No hay que olvidar lo que tradicionalmente España ha sido siempre: una variedad plural inagotable de culturas que ni siquiera los mayores proyectos centralistas tuvieron la fuerza de unificar. Ni siquiera la derecha, que siempre necesitaba a los caciques o los tradicionalistas católicos para consolidar sus ideas en las provincias. El centralismo es una idea jacobina, no imperial, y por tanto el centralismo es nostalgia de algo que no ocurrió ni ocurrirá, como se viene demostrando. Nada se construye políticamente ex novo. Los actores políticos actúan diagnosticando su presente/pasado, y así intentan plantear las mejores soluciones, teniendo en cuenta los insumos que pueden construir y de los que gozan para los cambios que buscan. José María Aznar le dio a la derecha española su impronta actual centralista-falangista en su segunda legislatura y jugó en su contra apropiarse de la idea de España. Tanto, que desde ese momento llevan creciendo los independentistas.

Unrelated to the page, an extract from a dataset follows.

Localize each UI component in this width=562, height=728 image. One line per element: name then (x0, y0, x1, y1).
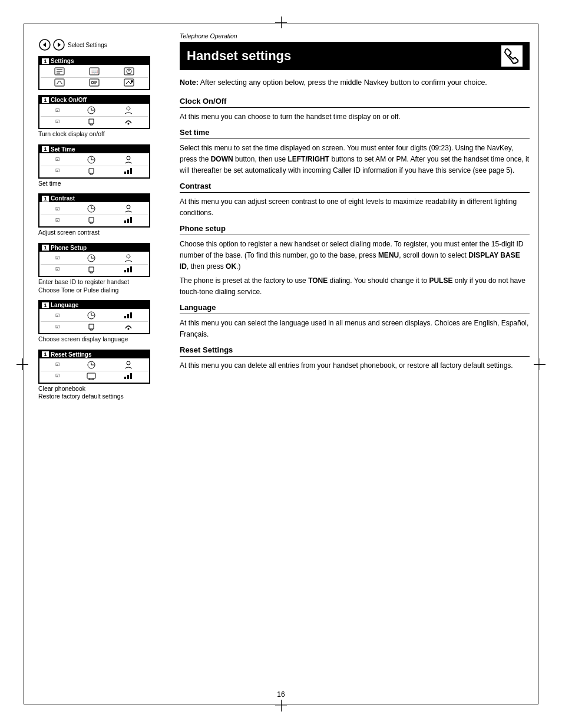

Partimos de este contexto dado, y este contexto es el que está cambiando. El cambio se puede producir en forma de involución con una lógica militarista y represiva, es decir, reconstruir la idea de nación española mediante un enemigo interno sedicioso y sin mayor relato alternativo que aspirar a ver los sábados Fast & Furious 7, 8, 9, hasta el infinito y más allá en ese tan noventero y eterno día de la marmota. Esto definitivamente terminaría con cualquier idea francamente atractiva de la españolidad para cualquiera. Esto, unido al proyecto especulativo transnacional, al único horizonte productivo de sol y playa, junto a la enorme corrupción de la clase política, puede derivar en algo delirante.

Por el contrario, si España se reencuentra consigo misma y une a la mayoría social detrás de un discurso nacional alternativo que no delegue todo a “ser Europa” –como si no lo fuésemos– y que gire en torno al necesario carácter republicano, algo bueno podría ocurrir. Una república contra la concentración exagerada del poder político, ya se encuentre este nucleado en la tiranía del mercado o en la de la monarquía.

Hoy me despertaba con una encuesta que decía que 57% de los españoles está a favor de un referéndum y me puse muy contento. Hace meses sólo éramos 33%. ¡Tiranos, temblad!